The other is more ingredients and more hands. If a recipe for the restaurant calls for Himalayan lama poo, and a chef can find it, and get it prepped, well, it is then there. How many times as a home chef am I stymied by the fact that I am indeed out of cloves (again?) And I don't have prep cooks to peel and deseed the poo.
Which leads into the last advantage of the pro, planning. A main menu recipe gets worked over many times. All the ingredients are there, all the tools are there, otherwise it wouldn't be on the menu. That is what gets the magic of delivering 100 of them in four to five hours, easy peasy like.
Home cooking is much more messy, and imperfect. Yeah sometimes you don't have a lemon zester, and you get the zest off with a kind of rusty cheese grater that was in that drawer with the batteries and extra screws, and maybe leave a little blood in the recipe ('cause that rusty thing is sharper than it looks) and should think of a tetanus booster (not that I have ever bled in cake mix, it all sterilizes at 140 degrees though, right?).

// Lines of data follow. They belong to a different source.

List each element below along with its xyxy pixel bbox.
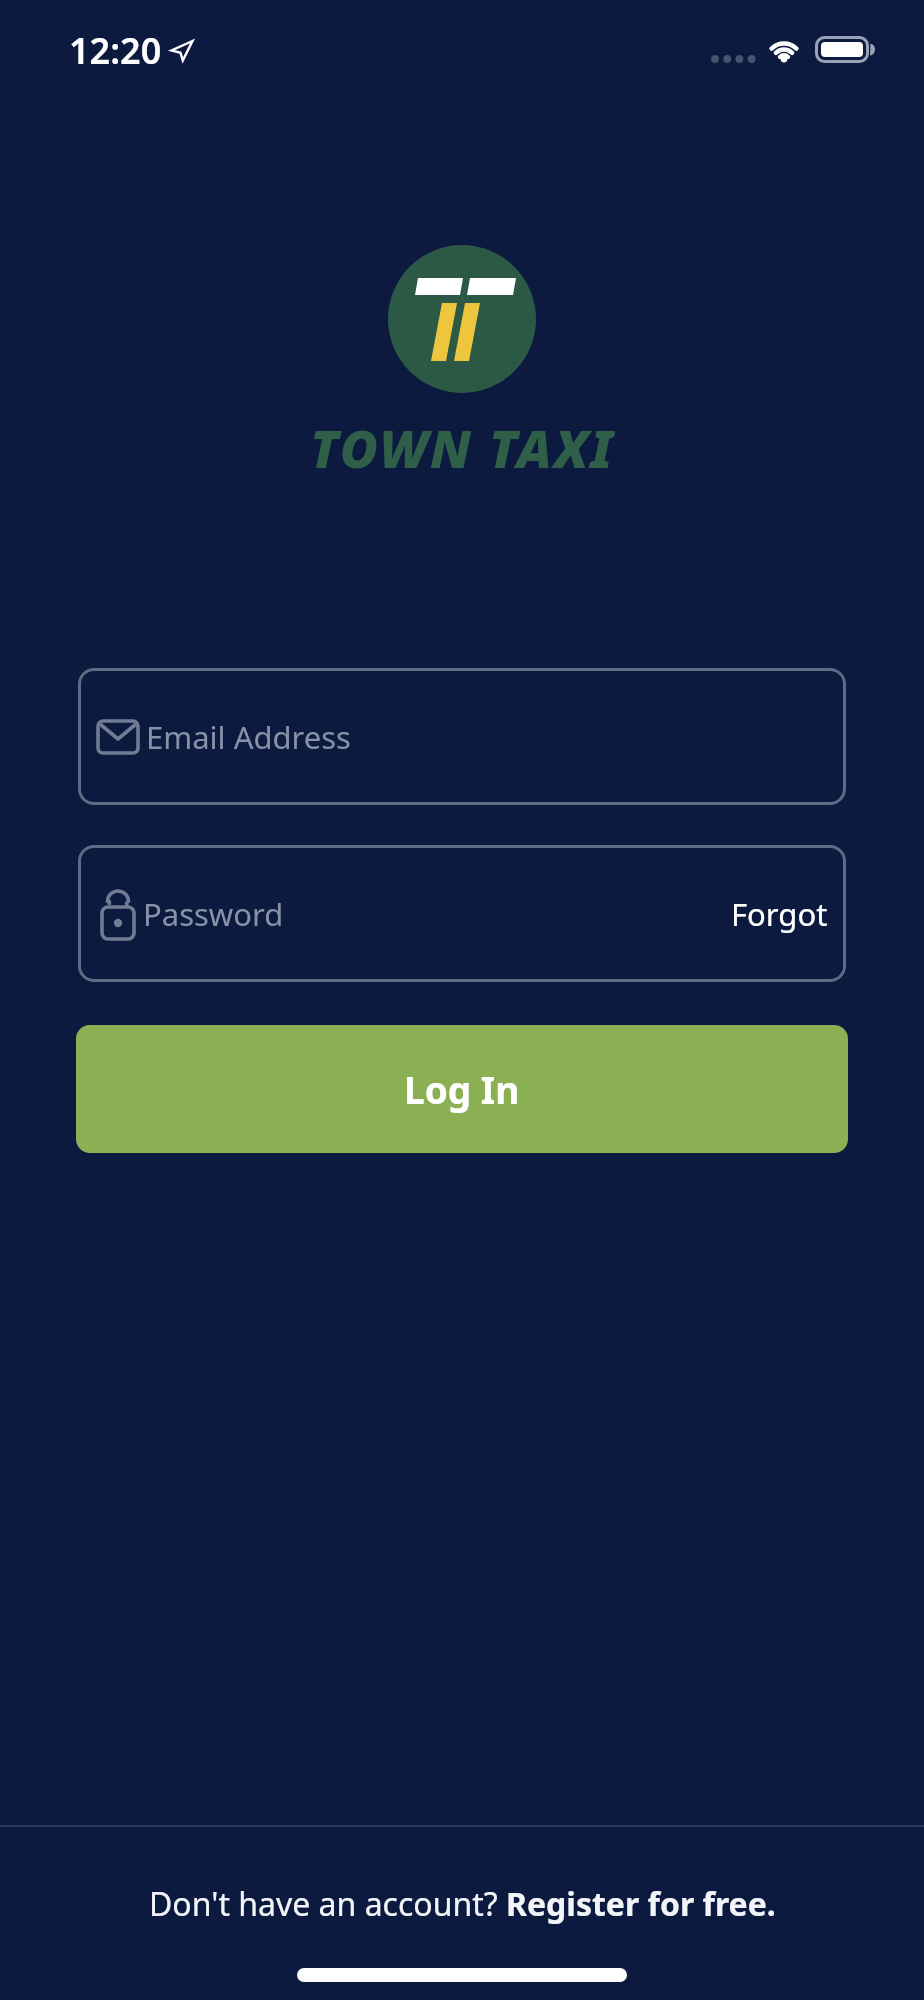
button[interactable]: Password — [78, 845, 846, 982]
button[interactable]: Forgot — [731, 893, 828, 935]
staticText: 12:20 — [69, 26, 162, 75]
staticText: Forgot — [731, 893, 828, 935]
staticText: Password — [143, 893, 284, 935]
staticText: Don't have an account? Register for free… — [149, 1882, 776, 1926]
staticText: Email Address — [146, 716, 351, 758]
button[interactable]: Log In — [76, 1025, 848, 1153]
button[interactable]: Email Address — [78, 668, 846, 805]
staticText: TOWN TAXI — [310, 412, 615, 478]
staticText: Log In — [404, 1064, 520, 1114]
button[interactable]: Don't have an account? Register for free… — [0, 1868, 924, 1940]
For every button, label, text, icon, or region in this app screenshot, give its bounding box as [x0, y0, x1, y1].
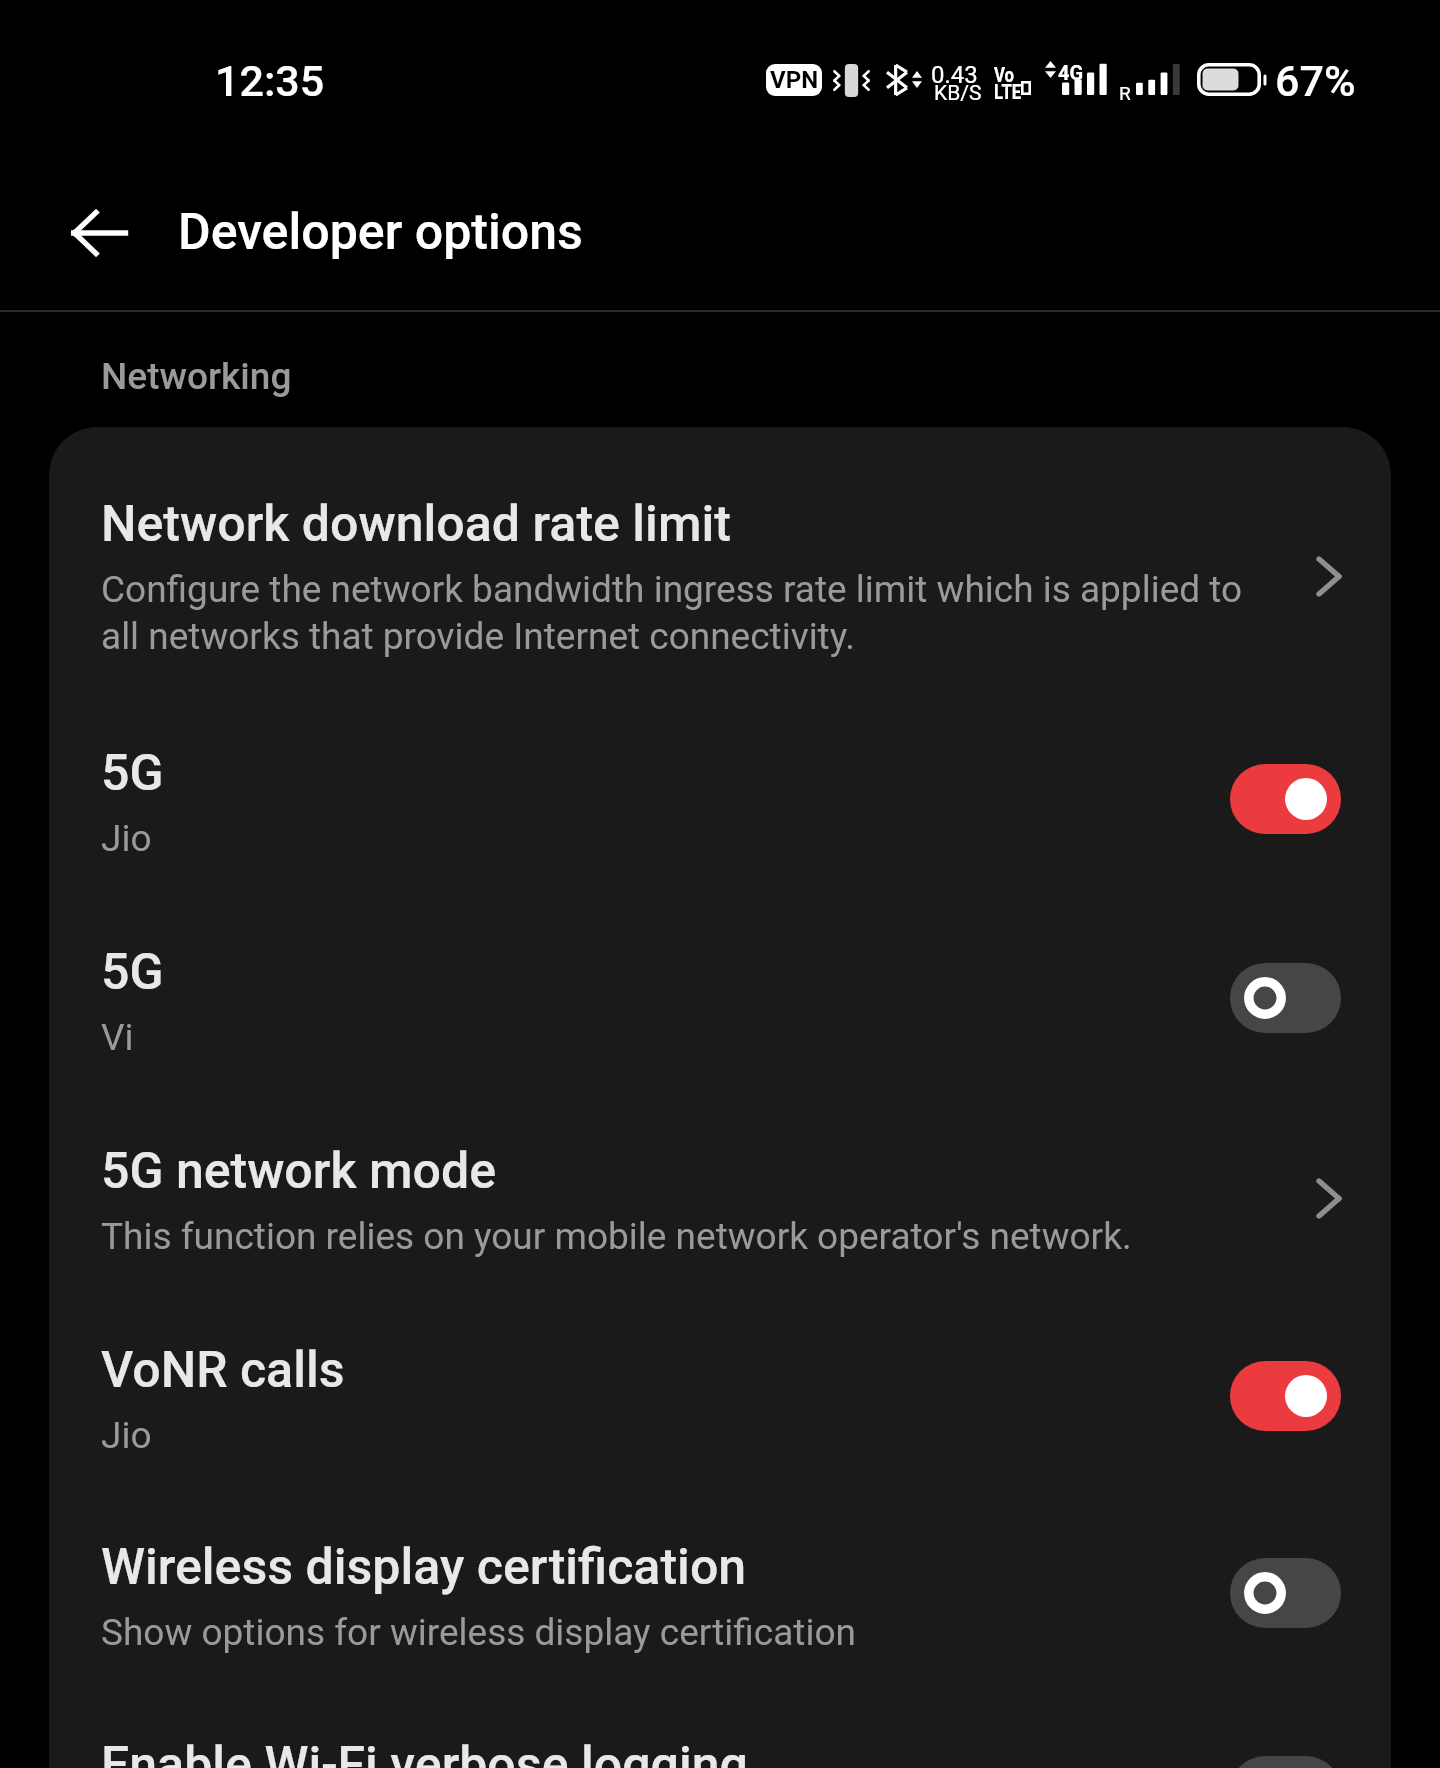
staticText: 12:35 — [215, 56, 325, 106]
button[interactable]: 5G — [49, 737, 1391, 902]
button[interactable]: Toggle on — [1230, 764, 1341, 834]
staticText: Vo — [994, 63, 1015, 88]
button[interactable]: VoNR calls — [49, 1334, 1391, 1499]
staticText: Enable Wi-Fi verbose logging — [101, 1736, 748, 1768]
staticText: VoNR calls — [101, 1341, 345, 1400]
staticText: KB/S — [934, 81, 982, 106]
staticText: R — [1119, 82, 1131, 104]
staticText: 0.43 — [931, 61, 978, 89]
staticText: LTE — [994, 80, 1022, 105]
staticText: Network download rate limit — [101, 495, 731, 554]
button[interactable]: Enable Wi-Fi verbose logging — [49, 1729, 1391, 1768]
button[interactable]: Toggle off — [1230, 963, 1341, 1033]
staticText: Jio — [101, 1411, 152, 1458]
staticText: Jio — [101, 814, 152, 861]
staticText: 5G — [101, 943, 164, 1002]
button[interactable]: Wireless display certification — [49, 1531, 1391, 1696]
button[interactable]: Network download rate limit — [49, 488, 1391, 678]
staticText: Networking — [101, 355, 292, 398]
button[interactable]: 5G — [49, 936, 1391, 1101]
staticText: VPN — [770, 66, 819, 94]
staticText: 4G — [1058, 61, 1084, 84]
staticText: 5G — [101, 744, 164, 803]
button[interactable]: Toggle off — [1230, 1756, 1341, 1768]
staticText: Developer options — [178, 203, 583, 262]
staticText: Configure the network bandwidth ingress … — [101, 565, 1251, 659]
button[interactable]: Toggle on — [1230, 1361, 1341, 1431]
staticText: 5G network mode — [101, 1142, 497, 1201]
staticText: Vi — [101, 1013, 134, 1060]
staticText: This function relies on your mobile netw… — [101, 1212, 1132, 1259]
staticText: Show options for wireless display certif… — [101, 1608, 856, 1655]
staticText: 67% — [1275, 56, 1356, 106]
button[interactable]: Back — [39, 173, 159, 293]
staticText: Wireless display certification — [101, 1538, 747, 1597]
button[interactable]: Toggle off — [1230, 1558, 1341, 1628]
button[interactable]: 5G network mode — [49, 1135, 1391, 1325]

I hear good pro chefs, who I respect highly, often talk about the compromises necessary from going from what they cook to what ends up on the menu, and it is because you have to make a lot of them, pretty quick.
So home cooks like me? Enjoy the time you have. Work the long bets. Don't try to get complicated with sauce unless that is your thing. Try not to cut your finger off with the cheese grater, and happy cooking.